▶ _Your assignment_
Transcribe all records, preserving every character.
(Beginning of Data under study)
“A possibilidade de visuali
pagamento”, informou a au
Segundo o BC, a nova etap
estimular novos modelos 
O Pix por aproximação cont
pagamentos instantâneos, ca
(End of Data under study)
▶ _Solved problem_
“A possibilidade de visuali
pagamento”, informou a au
Segundo o BC, a nova etap
estimular novos modelos 
O Pix por aproximação cont
pagamentos instantâneos, ca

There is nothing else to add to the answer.